Home Run to Sydney Physicist
16 May 2011
While the School of Physics' Professor Rod Cross is well-known for his work with police in helping to solve murder cases, he also studies the physics of sport. Professor Cross has written a book titled, "Physics of Baseball and Softball" that was recently published in the USA by Springer.
The book, aimed at secondary and college physics students, includes topics such as the physics of the collision between a bat and ball, the 'sweet spot' of a bat, mechanics of pitching a ball and swinging a bat, the trampoline effect in hollow bats, measures of bat performance, vibration modes of a bat, ball bounce, scattering processes, aerodynamics of ball trajectories and hysteresis losses.

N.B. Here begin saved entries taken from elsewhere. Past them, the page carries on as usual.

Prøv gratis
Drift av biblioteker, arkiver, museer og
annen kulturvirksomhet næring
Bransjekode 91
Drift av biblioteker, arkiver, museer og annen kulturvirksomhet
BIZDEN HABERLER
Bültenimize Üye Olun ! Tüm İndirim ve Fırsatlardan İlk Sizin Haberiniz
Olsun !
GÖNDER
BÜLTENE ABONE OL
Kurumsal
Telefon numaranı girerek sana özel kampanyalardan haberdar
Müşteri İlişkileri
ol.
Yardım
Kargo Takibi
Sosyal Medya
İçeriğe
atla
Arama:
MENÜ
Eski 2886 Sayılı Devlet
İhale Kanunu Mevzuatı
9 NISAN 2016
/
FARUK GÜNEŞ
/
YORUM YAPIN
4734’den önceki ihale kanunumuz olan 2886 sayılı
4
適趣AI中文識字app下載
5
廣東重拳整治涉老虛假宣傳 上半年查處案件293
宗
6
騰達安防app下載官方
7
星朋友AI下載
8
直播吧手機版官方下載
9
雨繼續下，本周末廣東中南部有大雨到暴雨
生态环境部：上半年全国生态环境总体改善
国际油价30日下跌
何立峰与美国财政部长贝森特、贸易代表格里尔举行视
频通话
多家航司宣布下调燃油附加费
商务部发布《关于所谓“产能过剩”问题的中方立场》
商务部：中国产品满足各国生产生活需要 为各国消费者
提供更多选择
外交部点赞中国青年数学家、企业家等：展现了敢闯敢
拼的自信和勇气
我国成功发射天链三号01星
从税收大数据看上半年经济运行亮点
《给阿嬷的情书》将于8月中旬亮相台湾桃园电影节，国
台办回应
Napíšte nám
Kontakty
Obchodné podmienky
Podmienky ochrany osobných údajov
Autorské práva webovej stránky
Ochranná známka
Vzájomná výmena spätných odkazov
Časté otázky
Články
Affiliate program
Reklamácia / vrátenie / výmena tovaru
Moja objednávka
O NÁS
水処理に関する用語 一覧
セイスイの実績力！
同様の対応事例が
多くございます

With the advent of high-speed video cameras, sporting broadcasts on TV are now more technical showing up some of the interesting physics involved in games like baseball.
In fact, every major league baseball venue is now equipped with these cameras. The speed and trajectory of each pitched ball is shown on the TV screen immediately just after the pitch.
Just as in cricket where bowlers can deliver out-swingers and in-swingers and reverse swing balls, pitchers can deliver fast balls, curve balls, cutters, sliders, knuckleballs and a few other odd balls. The amount of swing depends not only on the ball spin and the orientation of the spin axis but also on the orientation of the seam joining the two halves of the leather cover.
The actual trajectory of every ball can be downloaded by anyone interested in analysing the data. Web sites now exist that are devoted to doing just that, where people study effects of wind and altitude and even the aerodynamic influence of stadium design.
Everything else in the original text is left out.